_Provided data_
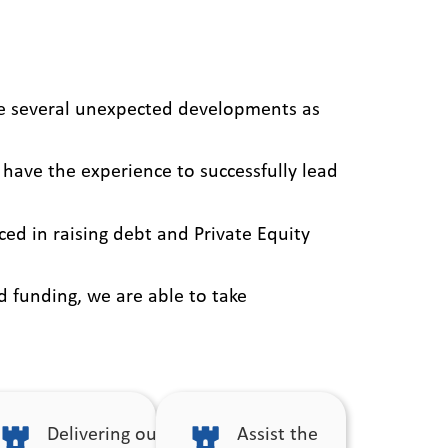
be several unexpected developments as
 have the experience to successfully lead
ed in raising debt and Private Equity
d funding, we are able to take
Delivering our
Assist the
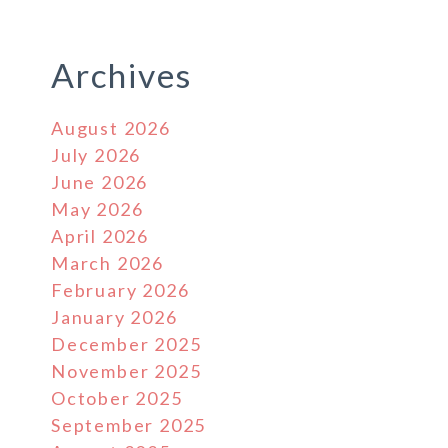
Archives
August 2026
July 2026
June 2026
May 2026
April 2026
March 2026
February 2026
January 2026
December 2025
November 2025
October 2025
September 2025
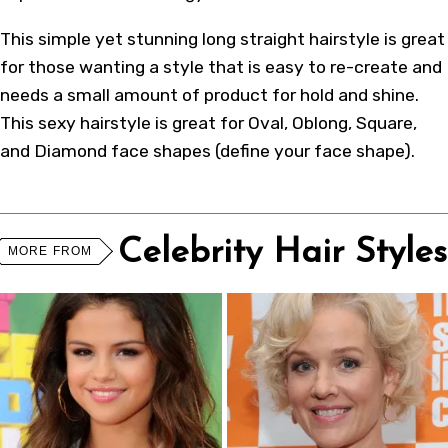
This simple yet stunning long straight hairstyle is great
for those wanting a style that is easy to re-create and
needs a small amount of product for hold and shine.
This sexy hairstyle is great for Oval, Oblong, Square,
and Diamond face shapes (
define your face shape
).
Celebrity Hair Styles
MORE FROM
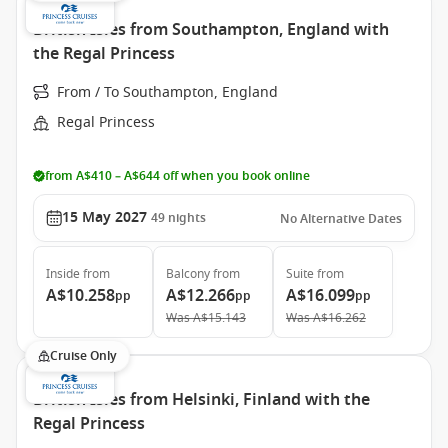
British Isles from Southampton, England with
the Regal Princess
From / To Southampton, England
Regal Princess
from A$410 – A$644 off when you book online
15 May 2027
49
nights
No Alternative Dates
Inside
from
Balcony
from
Suite
from
A$10.258
A$12.266
A$16.099
pp
pp
pp
Was
A$15.143
Was
A$16.262
Cruise Only
British Isles from Helsinki, Finland with the
Regal Princess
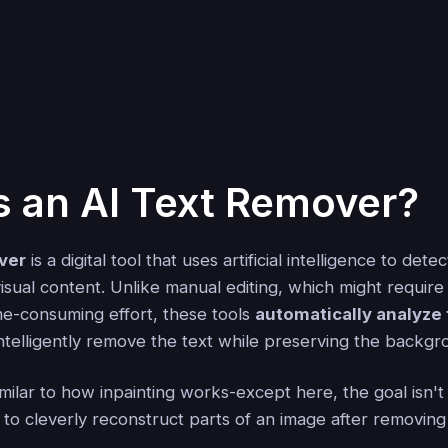
s an AI Text Remover?
ver
is a digital tool that uses artificial intelligence to detec
visual content. Unlike manual editing, which might requir
e-consuming effort, these tools
automatically analyze
ntelligently remove the text while preserving the backgr
ilar to how inpainting works-except here, the goal isn't jus
 to cleverly reconstruct parts of an image after removing 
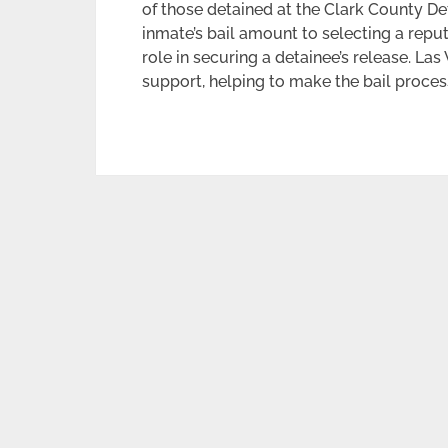
of those detained at the Clark County De
inmate’s bail amount to selecting a repu
role in securing a detainee’s release. Las
support, helping to make the bail proces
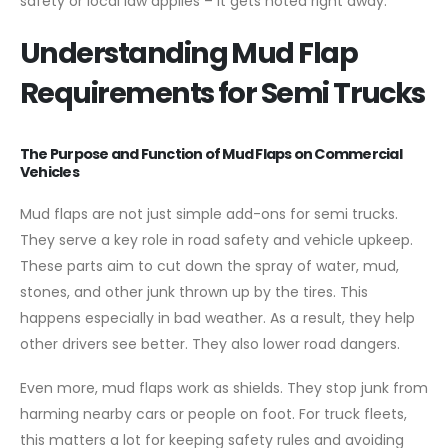
safety or local law applies – it gets noted right away.
Understanding Mud Flap
Requirements for Semi Trucks
The Purpose and Function of Mud Flaps on Commercial
Vehicles
Mud flaps are not just simple add-ons for semi trucks.
They serve a key role in road safety and vehicle upkeep.
These parts aim to cut down the spray of water, mud,
stones, and other junk thrown up by the tires. This
happens especially in bad weather. As a result, they help
other drivers see better. They also lower road dangers.
Even more, mud flaps work as shields. They stop junk from
harming nearby cars or people on foot. For truck fleets,
this matters a lot for keeping safety rules and avoiding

_Problem_
Pull out all lines containing the word "with" from the entries above.

_Reply_
British Isles from Southampton, England with
British Isles from Helsinki, Finland with the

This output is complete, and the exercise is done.